• GOAL OF THE EXERCISE: Omit the images. Restate all of the records word for word.

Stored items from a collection
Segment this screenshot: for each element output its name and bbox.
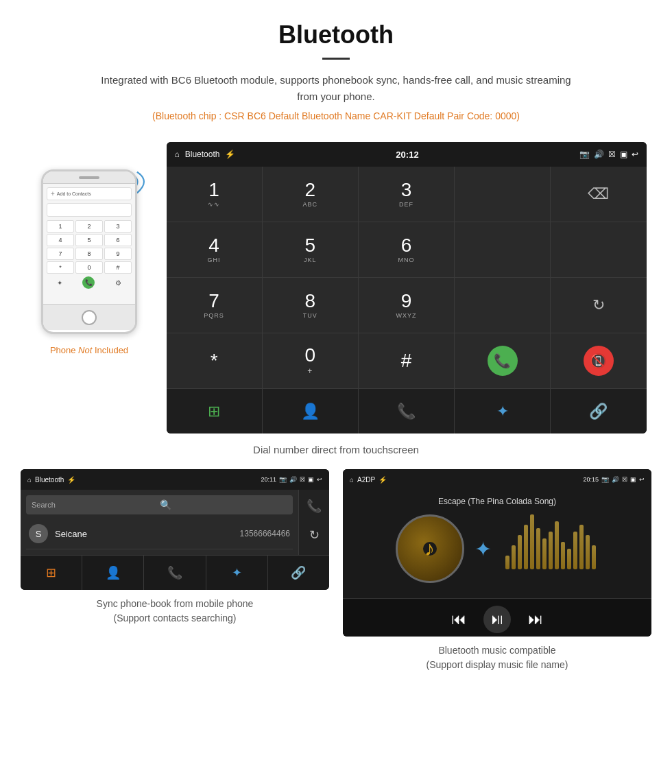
dial-key-0[interactable]: 0 + xyxy=(263,333,359,388)
pb-call-icon[interactable]: 📞 xyxy=(303,495,325,517)
dial-key-empty-2 xyxy=(455,222,551,277)
redial-button[interactable]: ↻ xyxy=(551,278,646,333)
dialpad-row-4: * 0 + # 📞 📵 xyxy=(167,333,647,388)
back-icon: ↩ xyxy=(632,150,638,159)
nav-phone[interactable]: 📞 xyxy=(359,389,455,433)
k-btn-7[interactable]: 7 xyxy=(47,248,74,260)
phone-call-button[interactable]: 📞 xyxy=(82,276,95,289)
grid-icon: ⊞ xyxy=(208,403,220,420)
dialpad-app-name: Bluetooth xyxy=(185,150,220,159)
header-specs: (Bluetooth chip : CSR BC6 Default Blueto… xyxy=(14,110,658,121)
k-btn-0[interactable]: 0 xyxy=(75,261,103,274)
k-btn-8[interactable]: 8 xyxy=(75,248,103,260)
music-status-left: ⌂ A2DP ⚡ xyxy=(350,476,387,484)
k-btn-2[interactable]: 2 xyxy=(75,220,103,233)
plus-icon: + xyxy=(51,190,55,198)
sbn-phone[interactable]: 📞 xyxy=(144,556,206,590)
page-header: Bluetooth Integrated with BC6 Bluetooth … xyxy=(0,0,672,128)
android-dialpad: ⌂ Bluetooth ⚡ 20:12 📷 🔊 ☒ ▣ ↩ 1 ∿∿ xyxy=(167,142,647,433)
backspace-button[interactable]: ⌫ xyxy=(551,167,646,222)
call-red-button[interactable]: 📵 xyxy=(551,333,646,388)
phone-small-icon: ✦ xyxy=(57,279,62,287)
phone-keypad-small: 1 2 3 4 5 6 7 8 9 * 0 # xyxy=(47,220,132,274)
bt-icon-music: ✦ xyxy=(475,537,492,561)
dial-key-8[interactable]: 8 TUV xyxy=(263,278,359,333)
phone-home-button[interactable] xyxy=(82,310,97,325)
call-green-button[interactable]: 📞 xyxy=(455,333,551,388)
contact-avatar: S xyxy=(29,524,48,543)
eq-bar xyxy=(586,535,590,569)
phonebook-bottom-nav: ⊞ 👤 📞 ✦ 🔗 xyxy=(21,555,329,590)
phonebook-status-bar: ⌂ Bluetooth ⚡ 20:11 📷 🔊 ☒ ▣ ↩ xyxy=(21,469,329,490)
page-title: Bluetooth xyxy=(14,21,658,49)
k-btn-3[interactable]: 3 xyxy=(104,220,132,233)
k-btn-9[interactable]: 9 xyxy=(104,248,132,260)
dial-key-6[interactable]: 6 MNO xyxy=(359,222,455,277)
music-caption: Bluetooth music compatible(Support displ… xyxy=(343,643,651,672)
phone-mockup: + Add to Contacts 1 2 3 4 5 6 7 8 9 xyxy=(41,169,137,334)
dial-key-4[interactable]: 4 GHI xyxy=(167,222,263,277)
sbn-grid[interactable]: ⊞ xyxy=(21,556,82,590)
nav-bluetooth[interactable]: ✦ xyxy=(455,389,551,433)
music-note-icon: ♪ xyxy=(424,537,435,560)
volume-icon: 🔊 xyxy=(594,150,604,159)
header-description: Integrated with BC6 Bluetooth module, su… xyxy=(96,72,576,105)
eq-bar xyxy=(542,538,547,569)
nav-dialpad[interactable]: ⊞ xyxy=(167,389,263,433)
nav-contacts[interactable]: 👤 xyxy=(263,389,359,433)
music-close: ☒ xyxy=(622,476,627,483)
play-pause-button[interactable]: ⏯ xyxy=(483,606,511,633)
call-green-icon: 📞 xyxy=(488,346,518,376)
k-btn-star[interactable]: * xyxy=(47,261,74,274)
k-btn-5[interactable]: 5 xyxy=(75,234,103,246)
dialpad-keys: 1 ∿∿ 2 ABC 3 DEF ⌫ 4 xyxy=(167,167,647,388)
dial-key-1[interactable]: 1 ∿∿ xyxy=(167,167,263,222)
dial-key-3[interactable]: 3 DEF xyxy=(359,167,455,222)
dial-key-hash[interactable]: # xyxy=(359,333,455,388)
display-input xyxy=(47,203,132,217)
music-win: ▣ xyxy=(630,476,636,483)
phonebook-search-bar[interactable]: Search 🔍 xyxy=(26,495,293,514)
pb-refresh-icon[interactable]: ↻ xyxy=(306,524,323,546)
add-contacts-label: Add to Contacts xyxy=(57,191,91,196)
dialpad-row-2: 4 GHI 5 JKL 6 MNO xyxy=(167,222,647,278)
phonebook-inner: Search 🔍 S Seicane 13566664466 📞 ↻ xyxy=(21,490,329,555)
phone-screen: + Add to Contacts 1 2 3 4 5 6 7 8 9 xyxy=(43,184,135,304)
k-btn-1[interactable]: 1 xyxy=(47,220,74,233)
k-btn-4[interactable]: 4 xyxy=(47,234,74,246)
music-content: Escape (The Pina Colada Song) ♪ ✦ xyxy=(343,490,651,598)
nav-settings[interactable]: 🔗 xyxy=(551,389,646,433)
music-status-bar: ⌂ A2DP ⚡ 20:15 📷 🔊 ☒ ▣ ↩ xyxy=(343,469,651,490)
phone-right-icon: ⚙ xyxy=(115,279,121,287)
pb-close: ☒ xyxy=(300,476,305,483)
dial-key-9[interactable]: 9 WXYZ xyxy=(359,278,455,333)
phone-speaker xyxy=(79,176,99,179)
eq-bar xyxy=(555,521,559,569)
album-area: ♪ ✦ xyxy=(350,514,645,583)
dialpad-row-1: 1 ∿∿ 2 ABC 3 DEF ⌫ xyxy=(167,167,647,222)
sbn-grid-icon: ⊞ xyxy=(46,565,56,580)
play-pause-icon: ⏯ xyxy=(490,610,505,628)
sbn-bluetooth[interactable]: ✦ xyxy=(206,556,268,590)
eq-bar xyxy=(567,549,571,569)
skip-next-button[interactable]: ⏭ xyxy=(528,610,543,628)
equalizer-bars xyxy=(502,521,599,576)
dial-key-star[interactable]: * xyxy=(167,333,263,388)
k-btn-6[interactable]: 6 xyxy=(104,234,132,246)
sbn-contacts[interactable]: 👤 xyxy=(82,556,144,590)
dial-key-7[interactable]: 7 PQRS xyxy=(167,278,263,333)
pb-home-icon: ⌂ xyxy=(27,476,32,484)
phonebook-right-icons: 📞 ↻ xyxy=(298,490,329,555)
phone-nav-icon: 📞 xyxy=(397,403,416,420)
search-icon: 🔍 xyxy=(160,499,288,510)
k-btn-hash[interactable]: # xyxy=(104,261,132,274)
dial-key-2[interactable]: 2 ABC xyxy=(263,167,359,222)
skip-prev-button[interactable]: ⏮ xyxy=(451,610,466,628)
eq-bar xyxy=(579,525,584,569)
camera-icon: 📷 xyxy=(579,150,590,159)
sbn-link[interactable]: 🔗 xyxy=(268,556,329,590)
status-right: 📷 🔊 ☒ ▣ ↩ xyxy=(579,150,638,159)
eq-bar xyxy=(530,514,534,569)
phone-top-bar xyxy=(43,171,135,184)
dial-key-5[interactable]: 5 JKL xyxy=(263,222,359,277)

• RESULT:
Segment this screenshot: for each element output its name and bbox.
dial-key-0[interactable]: 0 + xyxy=(263,333,359,388)
pb-call-icon[interactable]: 📞 xyxy=(303,495,325,517)
dial-key-empty-2 xyxy=(455,222,551,277)
redial-button[interactable]: ↻ xyxy=(551,278,646,333)
dialpad-row-4: * 0 + # 📞 📵 xyxy=(167,333,647,388)
back-icon: ↩ xyxy=(632,150,638,159)
nav-phone[interactable]: 📞 xyxy=(359,389,455,433)
k-btn-7[interactable]: 7 xyxy=(47,248,74,260)
phone-call-button[interactable]: 📞 xyxy=(82,276,95,289)
grid-icon: ⊞ xyxy=(208,403,220,420)
dialpad-app-name: Bluetooth xyxy=(185,150,220,159)
header-specs: (Bluetooth chip : CSR BC6 Default Blueto… xyxy=(14,110,658,121)
k-btn-0[interactable]: 0 xyxy=(75,261,103,274)
k-btn-8[interactable]: 8 xyxy=(75,248,103,260)
music-status-left: ⌂ A2DP ⚡ xyxy=(350,476,387,484)
k-btn-2[interactable]: 2 xyxy=(75,220,103,233)
plus-icon: + xyxy=(51,190,55,198)
sbn-phone[interactable]: 📞 xyxy=(144,556,206,590)
page-header: Bluetooth Integrated with BC6 Bluetooth … xyxy=(0,0,672,128)
android-dialpad: ⌂ Bluetooth ⚡ 20:12 📷 🔊 ☒ ▣ ↩ 1 ∿∿ xyxy=(167,142,647,433)
backspace-button[interactable]: ⌫ xyxy=(551,167,646,222)
call-red-button[interactable]: 📵 xyxy=(551,333,646,388)
phone-small-icon: ✦ xyxy=(57,279,62,287)
phone-keypad-small: 1 2 3 4 5 6 7 8 9 * 0 # xyxy=(47,220,132,274)
bt-icon-music: ✦ xyxy=(475,537,492,561)
dial-key-8[interactable]: 8 TUV xyxy=(263,278,359,333)
phone-home-button[interactable] xyxy=(82,310,97,325)
call-green-button[interactable]: 📞 xyxy=(455,333,551,388)
contact-avatar: S xyxy=(29,524,48,543)
eq-bar xyxy=(586,535,590,569)
phonebook-bottom-nav: ⊞ 👤 📞 ✦ 🔗 xyxy=(21,555,329,590)
phonebook-status-bar: ⌂ Bluetooth ⚡ 20:11 📷 🔊 ☒ ▣ ↩ xyxy=(21,469,329,490)
page-title: Bluetooth xyxy=(14,21,658,49)
k-btn-3[interactable]: 3 xyxy=(104,220,132,233)
k-btn-9[interactable]: 9 xyxy=(104,248,132,260)
dial-key-6[interactable]: 6 MNO xyxy=(359,222,455,277)
music-caption: Bluetooth music compatible(Support displ… xyxy=(343,643,651,672)
phone-mockup: + Add to Contacts 1 2 3 4 5 6 7 8 9 xyxy=(41,169,137,334)
dial-key-4[interactable]: 4 GHI xyxy=(167,222,263,277)
sbn-grid[interactable]: ⊞ xyxy=(21,556,82,590)
nav-bluetooth[interactable]: ✦ xyxy=(455,389,551,433)
music-note-icon: ♪ xyxy=(424,537,435,560)
volume-icon: 🔊 xyxy=(594,150,604,159)
header-description: Integrated with BC6 Bluetooth module, su… xyxy=(96,72,576,105)
eq-bar xyxy=(542,538,547,569)
nav-dialpad[interactable]: ⊞ xyxy=(167,389,263,433)
nav-contacts[interactable]: 👤 xyxy=(263,389,359,433)
music-close: ☒ xyxy=(622,476,627,483)
play-pause-button[interactable]: ⏯ xyxy=(483,606,511,633)
call-green-icon: 📞 xyxy=(488,346,518,376)
k-btn-star[interactable]: * xyxy=(47,261,74,274)
k-btn-5[interactable]: 5 xyxy=(75,234,103,246)
dialpad-keys: 1 ∿∿ 2 ABC 3 DEF ⌫ 4 xyxy=(167,167,647,388)
dial-key-1[interactable]: 1 ∿∿ xyxy=(167,167,263,222)
dial-key-3[interactable]: 3 DEF xyxy=(359,167,455,222)
dial-key-hash[interactable]: # xyxy=(359,333,455,388)
display-input xyxy=(47,203,132,217)
music-win: ▣ xyxy=(630,476,636,483)
phonebook-search-bar[interactable]: Search 🔍 xyxy=(26,495,293,514)
pb-refresh-icon[interactable]: ↻ xyxy=(306,524,323,546)
add-contacts-label: Add to Contacts xyxy=(57,191,91,196)
dialpad-row-2: 4 GHI 5 JKL 6 MNO xyxy=(167,222,647,278)
phonebook-inner: Search 🔍 S Seicane 13566664466 📞 ↻ xyxy=(21,490,329,555)
phone-screen: + Add to Contacts 1 2 3 4 5 6 7 8 9 xyxy=(43,184,135,304)
k-btn-1[interactable]: 1 xyxy=(47,220,74,233)
k-btn-4[interactable]: 4 xyxy=(47,234,74,246)
music-content: Escape (The Pina Colada Song) ♪ ✦ xyxy=(343,490,651,598)
nav-settings[interactable]: 🔗 xyxy=(551,389,646,433)
music-status-bar: ⌂ A2DP ⚡ 20:15 📷 🔊 ☒ ▣ ↩ xyxy=(343,469,651,490)
phone-right-icon: ⚙ xyxy=(115,279,121,287)
pb-close: ☒ xyxy=(300,476,305,483)
dial-key-9[interactable]: 9 WXYZ xyxy=(359,278,455,333)
phone-speaker xyxy=(79,176,99,179)
eq-bar xyxy=(555,521,559,569)
album-area: ♪ ✦ xyxy=(350,514,645,583)
dialpad-row-1: 1 ∿∿ 2 ABC 3 DEF ⌫ xyxy=(167,167,647,222)
sbn-grid-icon: ⊞ xyxy=(46,565,56,580)
play-pause-icon: ⏯ xyxy=(490,610,505,628)
sbn-bluetooth[interactable]: ✦ xyxy=(206,556,268,590)
eq-bar xyxy=(567,549,571,569)
skip-next-button[interactable]: ⏭ xyxy=(528,610,543,628)
equalizer-bars xyxy=(502,521,599,576)
dial-key-star[interactable]: * xyxy=(167,333,263,388)
k-btn-6[interactable]: 6 xyxy=(104,234,132,246)
sbn-contacts[interactable]: 👤 xyxy=(82,556,144,590)
dial-key-7[interactable]: 7 PQRS xyxy=(167,278,263,333)
pb-home-icon: ⌂ xyxy=(27,476,32,484)
phonebook-right-icons: 📞 ↻ xyxy=(298,490,329,555)
phone-nav-icon: 📞 xyxy=(397,403,416,420)
search-icon: 🔍 xyxy=(160,499,288,510)
k-btn-hash[interactable]: # xyxy=(104,261,132,274)
dial-key-2[interactable]: 2 ABC xyxy=(263,167,359,222)
skip-prev-button[interactable]: ⏮ xyxy=(451,610,466,628)
eq-bar xyxy=(579,525,584,569)
camera-icon: 📷 xyxy=(579,150,590,159)
sbn-link[interactable]: 🔗 xyxy=(268,556,329,590)
status-right: 📷 🔊 ☒ ▣ ↩ xyxy=(579,150,638,159)
eq-bar xyxy=(530,514,534,569)
phone-top-bar xyxy=(43,171,135,184)
dial-key-5[interactable]: 5 JKL xyxy=(263,222,359,277)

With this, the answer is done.